#### [Problem requirements]
All that should come back is the lines of the data below from the one containing "Новини (164, 78)" to the one containing "декември 2014 (319, 2474)", inclusive, exactly as they stand.
···
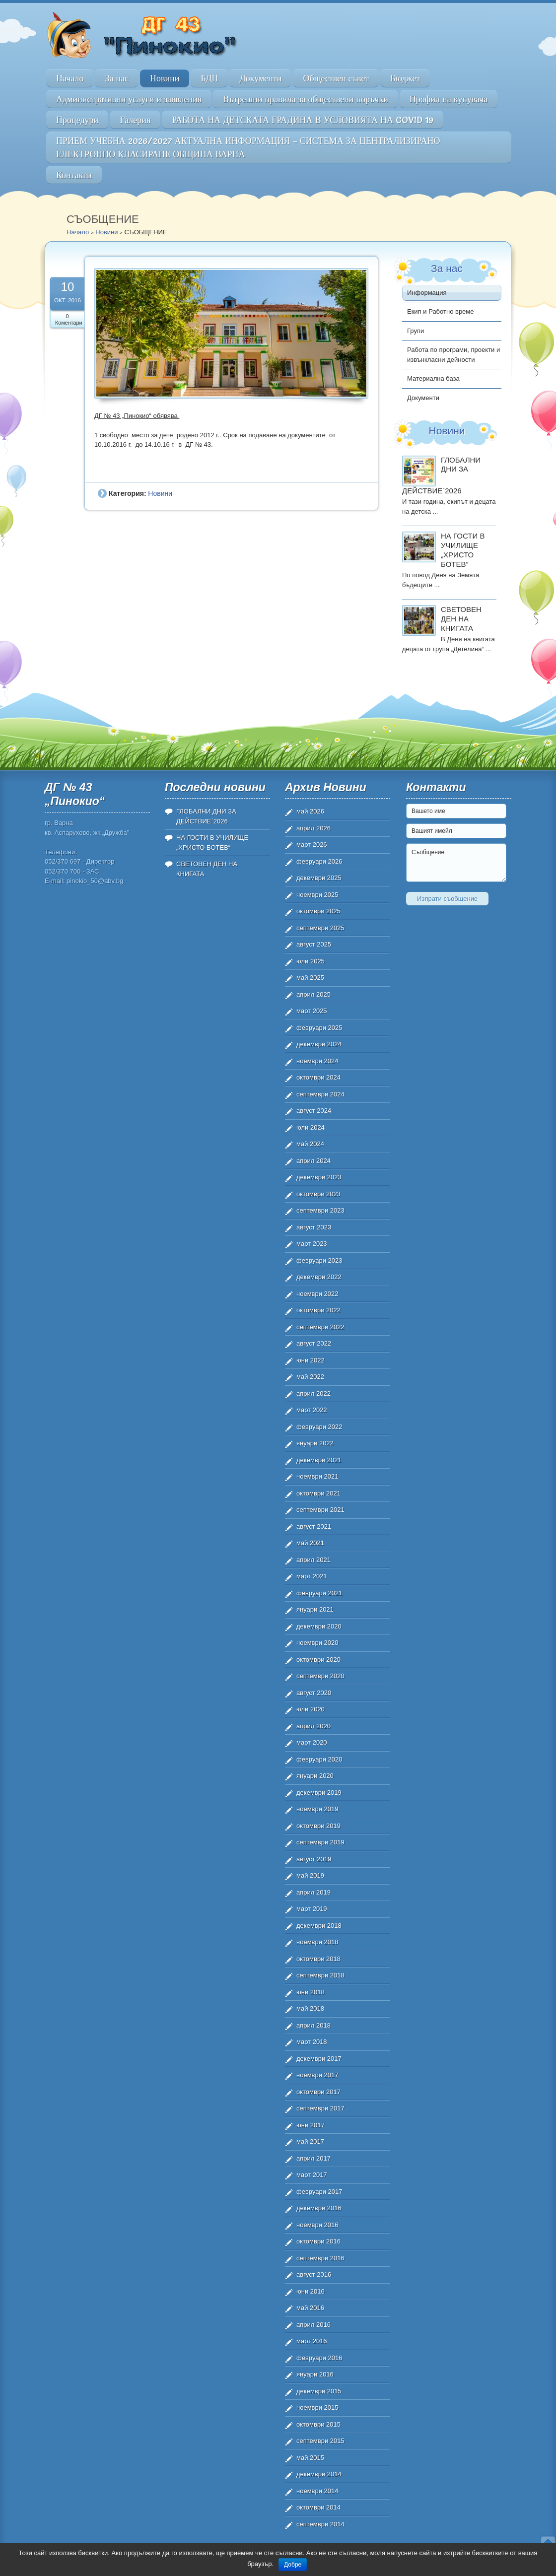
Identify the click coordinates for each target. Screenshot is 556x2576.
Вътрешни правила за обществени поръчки (305, 99)
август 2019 (313, 1859)
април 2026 (313, 828)
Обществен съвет (336, 78)
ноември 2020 (317, 1642)
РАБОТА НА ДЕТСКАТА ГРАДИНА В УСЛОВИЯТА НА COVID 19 (302, 120)
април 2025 (313, 994)
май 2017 (310, 2141)
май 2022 (310, 1376)
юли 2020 (310, 1709)
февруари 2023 (319, 1260)
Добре (292, 2564)
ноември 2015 (317, 2407)
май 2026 (310, 811)
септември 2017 (320, 2108)
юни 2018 (310, 1992)
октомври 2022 (318, 1310)
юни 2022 (310, 1360)
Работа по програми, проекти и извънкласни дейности (453, 354)
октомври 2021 (318, 1493)
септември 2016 (320, 2258)
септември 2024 (320, 1094)
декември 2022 (319, 1277)
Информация (427, 292)
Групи (415, 331)
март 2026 (311, 844)
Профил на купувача (449, 99)
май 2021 (310, 1543)
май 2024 (310, 1144)
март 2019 (311, 1908)
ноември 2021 (317, 1476)
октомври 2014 (318, 2507)
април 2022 (313, 1393)
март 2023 (311, 1243)
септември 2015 (320, 2440)
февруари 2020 (319, 1759)
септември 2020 (320, 1676)
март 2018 (311, 2041)
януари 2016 (315, 2374)
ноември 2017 (317, 2075)
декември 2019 (319, 1792)
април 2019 (313, 1892)
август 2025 (313, 944)
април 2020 (313, 1726)
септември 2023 (320, 1210)
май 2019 (310, 1875)
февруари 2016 (319, 2358)
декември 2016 (319, 2208)
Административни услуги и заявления (129, 99)
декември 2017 (319, 2058)
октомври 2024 (318, 1077)
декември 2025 (319, 877)
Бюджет (405, 78)
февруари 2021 (319, 1593)
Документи (260, 78)
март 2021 (311, 1576)
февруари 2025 (319, 1027)
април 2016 (313, 2324)
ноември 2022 (317, 1293)
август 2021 (313, 1526)
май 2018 (310, 2008)
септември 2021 (320, 1509)
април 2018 (313, 2025)
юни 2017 (310, 2125)
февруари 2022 (319, 1426)
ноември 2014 (317, 2491)
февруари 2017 (319, 2191)
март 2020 (311, 1742)
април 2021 (313, 1559)
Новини (164, 78)
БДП (209, 78)
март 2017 (311, 2174)
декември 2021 (319, 1460)
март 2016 (311, 2341)
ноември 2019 (317, 1809)
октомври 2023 (318, 1194)
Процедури (77, 120)
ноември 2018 (317, 1942)
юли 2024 (310, 1127)
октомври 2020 (318, 1659)
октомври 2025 (318, 911)
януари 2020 (315, 1775)
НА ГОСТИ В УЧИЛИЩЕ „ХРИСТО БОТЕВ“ (463, 550)
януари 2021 (315, 1609)
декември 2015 (319, 2391)
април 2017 (313, 2158)
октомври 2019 (318, 1826)
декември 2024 (319, 1044)
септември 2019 (320, 1842)
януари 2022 (315, 1443)
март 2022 (311, 1410)
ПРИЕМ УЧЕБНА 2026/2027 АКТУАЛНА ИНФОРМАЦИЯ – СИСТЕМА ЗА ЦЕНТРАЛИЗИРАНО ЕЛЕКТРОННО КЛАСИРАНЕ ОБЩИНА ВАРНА (248, 147)
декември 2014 (319, 2474)
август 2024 (313, 1110)
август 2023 (313, 1227)
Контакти (74, 175)
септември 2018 (320, 1975)
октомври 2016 (318, 2241)
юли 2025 (310, 961)
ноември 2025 (317, 894)
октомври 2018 (318, 1959)
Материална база (433, 378)
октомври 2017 (318, 2092)
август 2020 (313, 1692)
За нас (117, 78)
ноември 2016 (317, 2225)
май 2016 (310, 2307)
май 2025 (310, 977)
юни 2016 (310, 2291)
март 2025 (311, 1011)
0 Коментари (68, 319)
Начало (69, 78)
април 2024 (313, 1160)
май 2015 (310, 2457)
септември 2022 (320, 1327)
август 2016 (313, 2274)
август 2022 (313, 1343)
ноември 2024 (317, 1061)
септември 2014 (320, 2524)
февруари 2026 (319, 861)
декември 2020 (319, 1626)
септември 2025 (320, 928)
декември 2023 (319, 1177)
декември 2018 (319, 1925)
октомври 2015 (318, 2424)
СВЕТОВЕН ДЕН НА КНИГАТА (461, 618)
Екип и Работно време (440, 311)
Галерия (135, 120)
···
#### [Exercise answer]
Новини (164, 78)
БДП (209, 78)
март 2017 (311, 2174)
декември 2021 (319, 1460)
март 2016 (311, 2341)
ноември 2019 (317, 1809)
октомври 2023 (318, 1194)
Процедури (77, 120)
ноември 2018 (317, 1942)
юли 2024 (310, 1127)
октомври 2020 (318, 1659)
октомври 2025 (318, 911)
януари 2020 (315, 1775)
НА ГОСТИ В УЧИЛИЩЕ „ХРИСТО БОТЕВ“ (463, 550)
януари 2021 (315, 1609)
декември 2015 (319, 2391)
април 2017 (313, 2158)
октомври 2019 (318, 1826)
декември 2024 (319, 1044)
септември 2019 (320, 1842)
януари 2022 (315, 1443)
март 2022 (311, 1410)
ПРИЕМ УЧЕБНА 2026/2027 АКТУАЛНА ИНФОРМАЦИЯ – СИСТЕМА ЗА ЦЕНТРАЛИЗИРАНО ЕЛЕКТРОННО КЛАСИРАНЕ ОБЩИНА ВАРНА (248, 147)
декември 2014 (319, 2474)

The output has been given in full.